Industry Expert View: Tom Mason

Industry expert view: Tom Mason

Tom Mason, a dual qualified solicitor and costs lawyer, is a director at Civil and Commercial Costs Lawyers. Here, he shares his thoughts on how law firms can protect themselves against the unintended consequences of the whiplash reforms.

It has been almost 18 months since the implementation of the whiplash reform programme, which was introduced to target fraudulent claims and reduce motor insurance premiums. Looking at the initial data, it appears that the first goal has been achieved, with the Association of British Insurers recently reporting a 7% fall in the number of fraud cases. However, the unintended consequence of this has been the emergence of ‘cannibalism’ within the sector, with claimant lawyers now facing legal action from former clients alleging that they have been overcharged and requesting repayment of the costs deducted from damages.
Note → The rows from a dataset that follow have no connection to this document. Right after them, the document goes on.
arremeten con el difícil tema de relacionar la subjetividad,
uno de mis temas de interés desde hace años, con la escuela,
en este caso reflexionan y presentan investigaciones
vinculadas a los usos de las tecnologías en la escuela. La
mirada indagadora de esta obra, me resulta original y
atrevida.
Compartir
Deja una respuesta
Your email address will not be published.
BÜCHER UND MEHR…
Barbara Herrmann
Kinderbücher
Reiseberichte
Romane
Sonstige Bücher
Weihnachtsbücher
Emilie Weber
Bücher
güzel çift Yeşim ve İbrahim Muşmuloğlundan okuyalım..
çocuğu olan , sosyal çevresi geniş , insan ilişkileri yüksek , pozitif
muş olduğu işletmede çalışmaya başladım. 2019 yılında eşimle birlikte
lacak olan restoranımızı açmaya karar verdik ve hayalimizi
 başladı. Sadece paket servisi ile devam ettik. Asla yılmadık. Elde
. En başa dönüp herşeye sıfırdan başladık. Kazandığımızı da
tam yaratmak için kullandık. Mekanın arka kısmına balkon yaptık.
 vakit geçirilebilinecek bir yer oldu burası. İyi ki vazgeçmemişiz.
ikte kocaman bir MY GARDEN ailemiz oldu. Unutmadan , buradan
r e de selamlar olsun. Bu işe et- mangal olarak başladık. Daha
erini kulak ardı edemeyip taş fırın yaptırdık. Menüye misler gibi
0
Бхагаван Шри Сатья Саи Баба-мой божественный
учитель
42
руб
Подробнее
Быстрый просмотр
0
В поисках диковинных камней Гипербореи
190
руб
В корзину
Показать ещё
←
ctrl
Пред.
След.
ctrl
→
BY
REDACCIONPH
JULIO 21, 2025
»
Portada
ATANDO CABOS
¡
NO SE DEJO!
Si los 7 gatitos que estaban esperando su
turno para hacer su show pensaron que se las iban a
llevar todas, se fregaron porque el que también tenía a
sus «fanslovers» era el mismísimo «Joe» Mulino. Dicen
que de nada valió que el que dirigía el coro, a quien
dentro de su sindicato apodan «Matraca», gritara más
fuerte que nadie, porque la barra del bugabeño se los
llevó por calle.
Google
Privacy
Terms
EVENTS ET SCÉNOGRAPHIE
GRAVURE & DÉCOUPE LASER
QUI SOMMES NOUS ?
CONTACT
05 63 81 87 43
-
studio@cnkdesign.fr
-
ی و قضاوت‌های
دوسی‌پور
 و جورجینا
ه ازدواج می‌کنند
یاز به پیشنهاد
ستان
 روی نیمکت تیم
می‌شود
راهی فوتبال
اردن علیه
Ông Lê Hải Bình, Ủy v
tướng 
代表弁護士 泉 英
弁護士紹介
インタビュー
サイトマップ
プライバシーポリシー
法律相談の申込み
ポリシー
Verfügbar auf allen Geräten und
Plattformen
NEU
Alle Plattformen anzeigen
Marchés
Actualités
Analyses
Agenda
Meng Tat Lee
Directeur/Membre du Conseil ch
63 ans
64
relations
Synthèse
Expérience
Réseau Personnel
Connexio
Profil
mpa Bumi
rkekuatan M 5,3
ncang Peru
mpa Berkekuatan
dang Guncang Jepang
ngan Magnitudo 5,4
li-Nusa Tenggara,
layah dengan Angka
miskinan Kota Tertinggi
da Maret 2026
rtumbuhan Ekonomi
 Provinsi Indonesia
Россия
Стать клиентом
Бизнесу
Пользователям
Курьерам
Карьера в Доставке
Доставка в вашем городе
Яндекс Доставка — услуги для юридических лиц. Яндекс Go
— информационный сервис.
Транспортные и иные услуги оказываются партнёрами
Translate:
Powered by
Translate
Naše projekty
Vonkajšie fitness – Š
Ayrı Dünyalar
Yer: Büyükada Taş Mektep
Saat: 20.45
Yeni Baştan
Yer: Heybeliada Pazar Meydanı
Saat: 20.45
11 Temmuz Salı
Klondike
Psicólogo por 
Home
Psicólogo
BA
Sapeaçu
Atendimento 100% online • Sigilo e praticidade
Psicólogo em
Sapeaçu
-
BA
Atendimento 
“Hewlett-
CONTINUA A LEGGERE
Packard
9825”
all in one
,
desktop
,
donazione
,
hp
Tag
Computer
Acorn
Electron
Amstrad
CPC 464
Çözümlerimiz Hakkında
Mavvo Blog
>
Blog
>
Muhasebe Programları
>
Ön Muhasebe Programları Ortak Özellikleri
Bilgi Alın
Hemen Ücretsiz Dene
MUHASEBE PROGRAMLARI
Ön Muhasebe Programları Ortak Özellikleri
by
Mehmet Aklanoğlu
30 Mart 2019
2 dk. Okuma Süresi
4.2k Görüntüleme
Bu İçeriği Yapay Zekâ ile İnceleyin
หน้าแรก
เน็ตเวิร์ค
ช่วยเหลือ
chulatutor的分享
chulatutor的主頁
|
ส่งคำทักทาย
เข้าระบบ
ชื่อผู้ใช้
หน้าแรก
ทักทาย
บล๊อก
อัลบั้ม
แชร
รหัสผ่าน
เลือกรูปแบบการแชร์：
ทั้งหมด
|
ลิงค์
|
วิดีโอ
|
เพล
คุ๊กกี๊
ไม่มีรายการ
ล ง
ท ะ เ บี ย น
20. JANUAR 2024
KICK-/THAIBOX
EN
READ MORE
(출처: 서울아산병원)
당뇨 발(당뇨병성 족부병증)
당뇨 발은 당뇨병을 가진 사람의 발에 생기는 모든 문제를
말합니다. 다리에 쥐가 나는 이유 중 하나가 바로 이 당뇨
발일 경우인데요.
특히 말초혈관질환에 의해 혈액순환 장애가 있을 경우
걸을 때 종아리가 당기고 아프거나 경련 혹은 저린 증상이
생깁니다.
A pro-active approach, a robust funding model and an effective settlement process are necessary if lawyers are to preserve access to justice for clients and protect themselves.

The government’s impact assessment predicted a loss of £80m in revenue for personal injury solicitors as a result of the whiplash reform programme but failed to take the loss into account in its overall calculations to assess the impact on the industry. The justification for the omission was that solicitors would replace it with other legal work of equivalent economic value. However, the government failed to provide any evidence to support the assertion which was widely criticised by the justice committee.

The subsequent search for work of equivalent economic value has led to the cannibalism mentioned above, with a satellite network of firms now developing to help former clients seek repayment of costs deducted from damages. The concern is that this work will not only be a catastrophe for access to justice, but simply transfer the problems associated with fraudulent whiplash claims from one area to another.

A pro-active approach to defend against repayment challenges will help practitioners ensure historic cases are not resurrected to threaten their current business model.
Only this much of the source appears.